I get the point, don’t get me wrong, in that lets someone know something went wrong. However, the general nature of the error message, itself, leads much to be desired. What library was it trying to load? Why did it fail? I’m sure I could eventually find a mapping for the NT Status errors that relate to this but why should I, as an end-user, have to resort to that level of depth just to figure out the problem?

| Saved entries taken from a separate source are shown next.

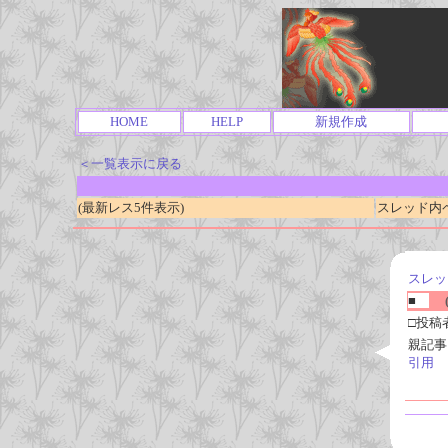
HOME
HELP
新規作成
＜一覧表示に戻る
(最新レス5件表示)
スレッド内ページ
スレッ
■
(
□投稿
親記事
引用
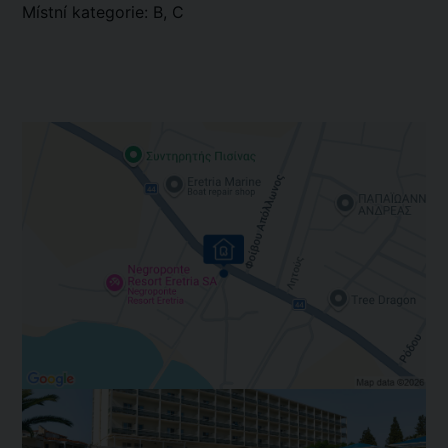
Místní kategorie: B, C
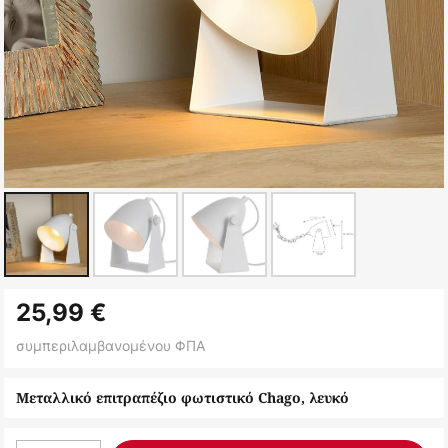
Μετάβαση
25,99 €
στην
αρχή
συμπεριλαμβανομένου ΦΠΑ
της
συλλογής
Μεταλλικό επιτραπέζιο φωτιστικό Chago, λευκό
εικόνων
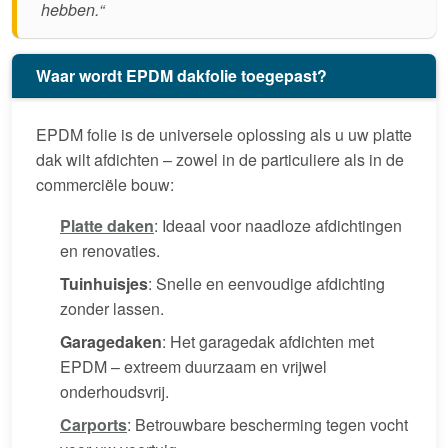
hebben.“
Waar wordt EPDM dakfolie toegepast?
EPDM folie is de universele oplossing als u uw platte
dak wilt afdichten – zowel in de particuliere als in de
commerciële bouw:
Platte daken
: Ideaal voor naadloze afdichtingen
en renovaties.
Tuinhuisjes
: Snelle en eenvoudige afdichting
zonder lassen.
Garagedaken
: Het garagedak afdichten met
EPDM – extreem duurzaam en vrijwel
onderhoudsvrij.
Carports
: Betrouwbare bescherming tegen vocht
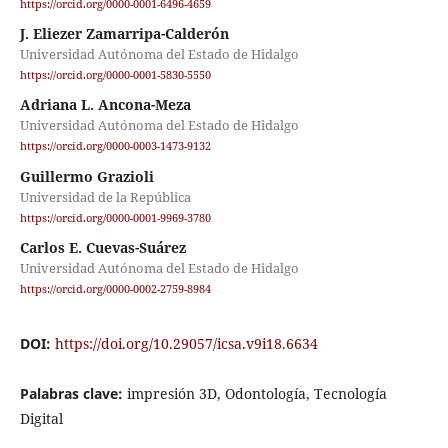
https://orcid.org/0000-0001-6496-4659
J. Eliezer Zamarripa-Calderón
Universidad Autónoma del Estado de Hidalgo
https://orcid.org/0000-0001-5830-5550
Adriana L. Ancona-Meza
Universidad Autónoma del Estado de Hidalgo
https://orcid.org/0000-0003-1473-9132
Guillermo Grazioli
Universidad de la República
https://orcid.org/0000-0001-9969-3780
Carlos E. Cuevas-Suárez
Universidad Autónoma del Estado de Hidalgo
https://orcid.org/0000-0002-2759-8984
DOI:
https://doi.org/10.29057/icsa.v9i18.6634
Palabras clave:
impresión 3D, Odontología, Tecnología
Digital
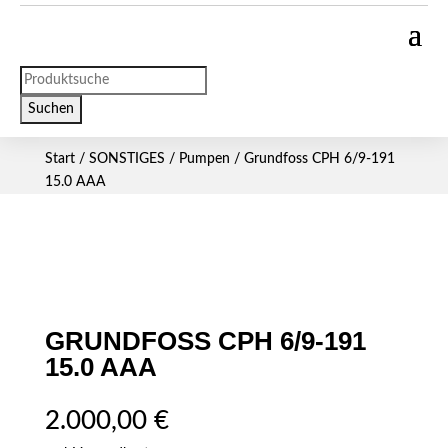
Products
search
Suchen
Start
/
SONSTIGES
/
Pumpen
/ Grundfoss CPH 6/9-191
15.0 AAA
GRUNDFOSS CPH 6/9-191
15.0 AAA
2.000,00
€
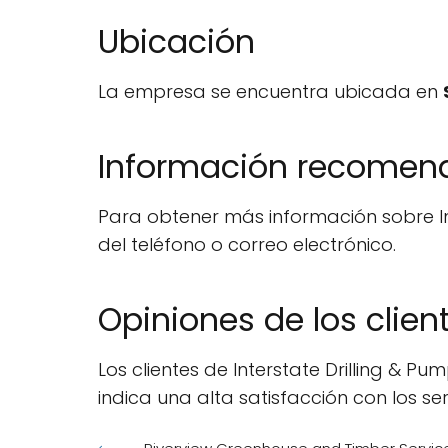
Ubicación
La empresa se encuentra ubicada en
Información recome
Para obtener más información sobre Int
del teléfono o correo electrónico.
Opiniones de los clien
Los clientes de Interstate Drilling & 
indica una alta satisfacción con los se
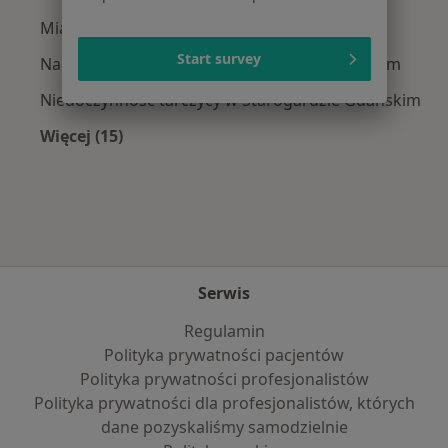
Miażdżyca w Starogardzie Gdańskim
Start survey
Nadciśnienie tętnicze w Starogardzie Gdańskim
Niedoczynność tarczycy w Starogardzie Gdańskim
Więcej (15)
Więcej w kategorii: Najczęście leczone chorob
Serwis
Regulamin
Polityka prywatności pacjentów
Polityka prywatności profesjonalistów
Polityka prywatności dla profesjonalistów, których
dane pozyskaliśmy samodzielnie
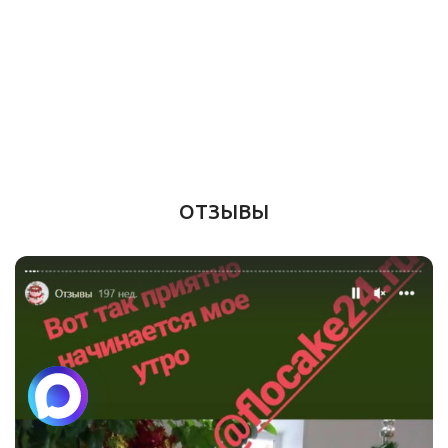
ОТЗЫВЫ
Вам помочь?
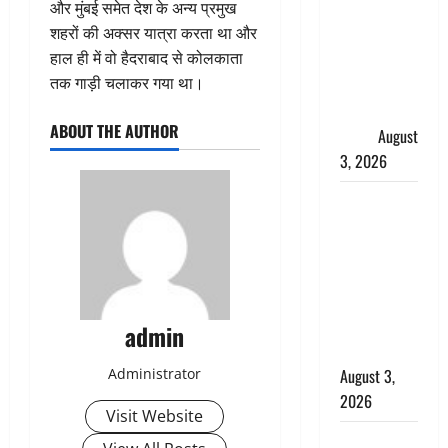
और मुंबई समेत देश के अन्य प्रमुख
हर-हर महादेव
शहरों की अक्सर यात्रा करता था और
की गूंज,
हाल ही में वो हैदराबाद से कोलकाता
शिवालयों में
तक गाड़ी चलाकर गया था।
उमड़ा
श्रद्धालुओं का
ABOUT THE AUTHOR
सैलाब
August
3, 2026
पूर्व MP
बृजभूषण शरण
सिंह को बड़ी
राहत, कोर्ट ने
यौन उत्पीड़न
मामले में किया
admin
बाइज्जत बरी
August 3,
Administrator
2026
Visit Website
जल्द अमीर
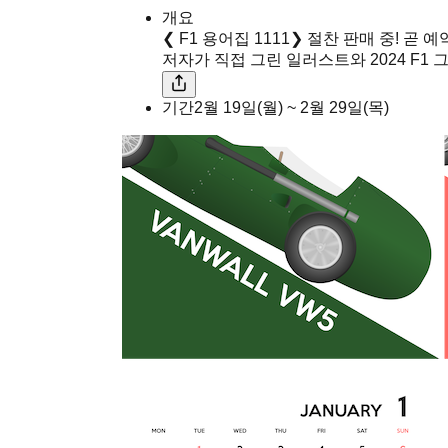
개요
❮ F1 용어집 1111❯ 절찬 판매 중! 
저자가 직접 그린 일러스트와 2024 F1 
기간
2월 19일(월) ~ 2월 29일(목)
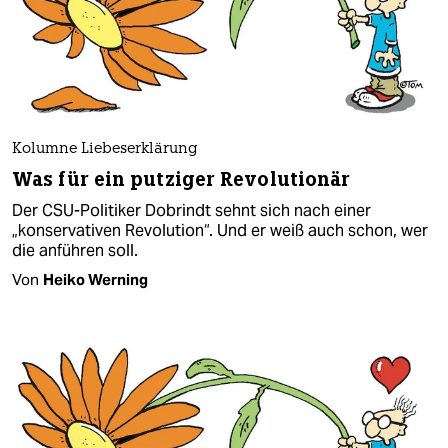
Kolumne Liebeserklärung
Was für ein putziger Revolutionär
Der CSU-Politiker Dobrindt sehnt sich nach einer
„konservativen Revolution“. Und er weiß auch schon, wer
die anführen soll.
Von
Heiko Werning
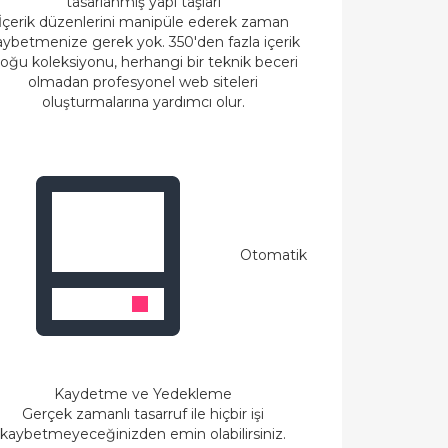
tasarlanmış yapı taşları
İçerik düzenlerini manipüle ederek zaman
aybetmenize gerek yok. 350'den fazla içerik
loğu koleksiyonu, herhangi bir teknik beceri
olmadan profesyonel web siteleri
oluşturmalarına yardımcı olur.
Otomatik
Kaydetme ve Yedekleme
Gerçek zamanlı tasarruf ile hiçbir işi
kaybetmeyeceğinizden emin olabilirsiniz.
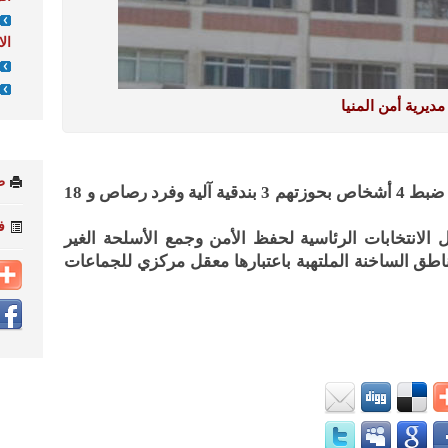
الا
مديرية أمن المنيا
ط
تمكنت مباحث مركز شرطة سمالوط من ضبط 4 أشخاص بحوزتهم 3 بندقية آلية وفرد رصاص و 18
ف
 الانتخابات الرئاسية لحفظ الأمن وجمع الأسلحة الغير
ناطق الساخنة الملتهبة باعتبارها معقل مركزي للجماعات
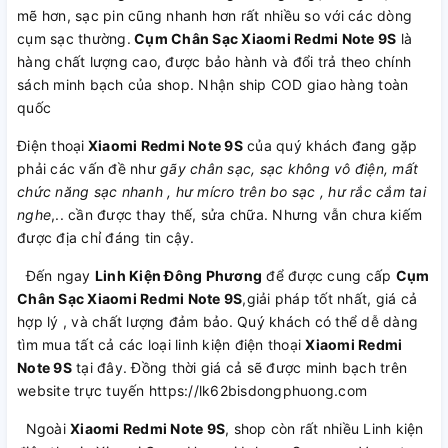
mẽ hơn, sạc pin cũng nhanh hơn rất nhiều so với các dòng
cụm sạc thường.
Cụm Chân Sạc Xiaomi Redmi Note 9S
là
hàng chất lượng cao, được bảo hành và đổi trả theo chính
sách minh bạch của shop. Nhận ship COD giao hàng toàn
quốc
Điện thoại
Xiaomi Redmi Note 9S
của quý khách đang gặp
phải các vấn đề như
gãy chân sạc, sạc không vô điện, mất
chức năng sạc nhanh , hư mícro trên bo sạc , hư rắc cắm tai
nghe
,.. cần được thay thế, sửa chữa. Nhưng vẫn chưa kiếm
được địa chỉ đáng tin cậy.
Đến ngay
Linh Kiện Đông Phương
để được cung cấp
Cụm
Chân Sạc Xiaomi Redmi Note 9S
,giải pháp tốt nhất, giá cả
hợp lý , và chất lượng đảm bảo. Quý khách có thể dễ dàng
tìm mua tất cả các loại linh kiện điện thoại
Xiaomi Redmi
Note 9S
tại đây. Đồng thời giá cả sẽ được minh bạch trên
website trực tuyến https://lk62bisdongphuong.com
Ngoài
Xiaomi Redmi Note 9S
, shop còn rất nhiều Linh kiện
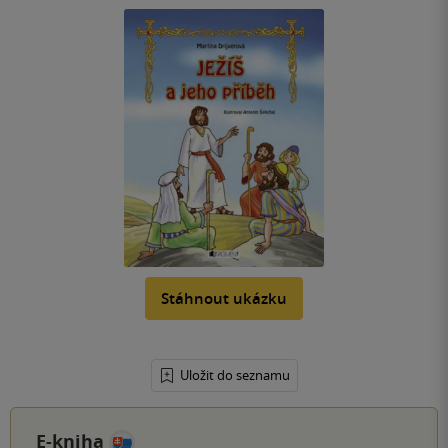
Stáhnout ukázku
Uložit do seznamu
E-kniha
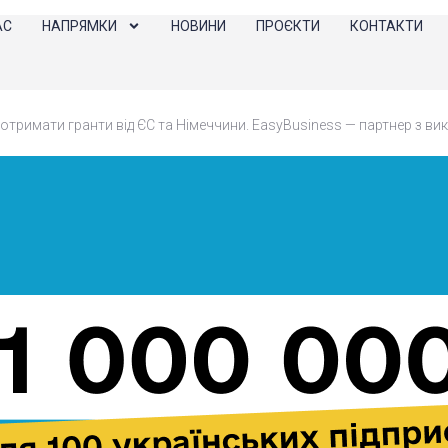
АС
НАПРЯМКИ
НОВИНИ
ПРОЄКТИ
КОНТАКТИ
отримати гранти від ЄС та Німеччини. EasyBusiness — партнер з ви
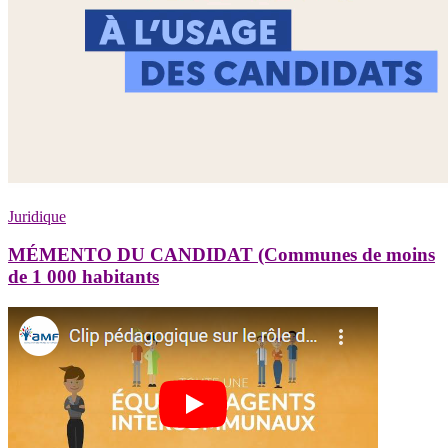
Juridique
MÉMENTO DU CANDIDAT (Communes de moins
de 1 000 habitants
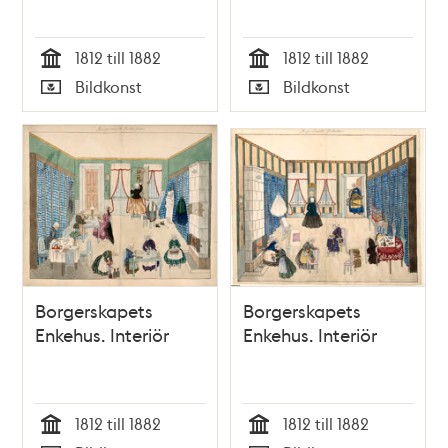
1812 till 1882
1812 till 1882
Tid
Tid
Bildkonst
Bildkonst
Typ
Typ
Borgerskapets
Borgerskapets
Enkehus. Interiör
Enkehus. Interiör
1812 till 1882
1812 till 1882
Tid
Tid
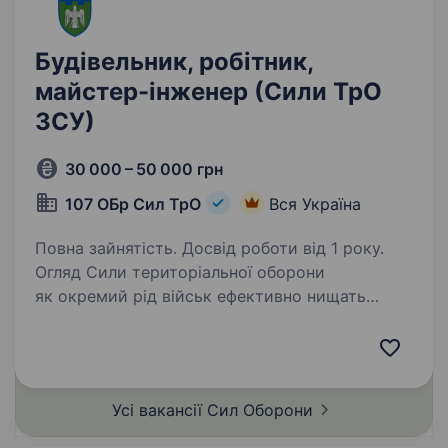
Будівельник, робітник,
майстер-інженер (Сили ТрО
ЗСУ)
30 000 – 50 000 грн
107 ОБр Сил ТрО
Вся Україна
Повна зайнятість. Досвід роботи від 1 року.
Огляд Сили територіальної оборони
як окремий рід військ ефективно нищать
ворога з перших днів повномасштабного
вторгнення. Ми запрошуємо інженера-
будівельника для організації та керівництва
роботами зі зведення…
Усі вакансії Сил
Оборони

The problem is shared between the application writers (nextcloud), GDI, OpenGL, and ATI. Each layer should expect an exception to be possible and to trap and raise it with the requisite information to make it actionable.

This is just… “Something happened. Good luck!”

Thanks for coming to this TEDTalk and I hope that it hasn’t bored you to death, despite it’s brevity.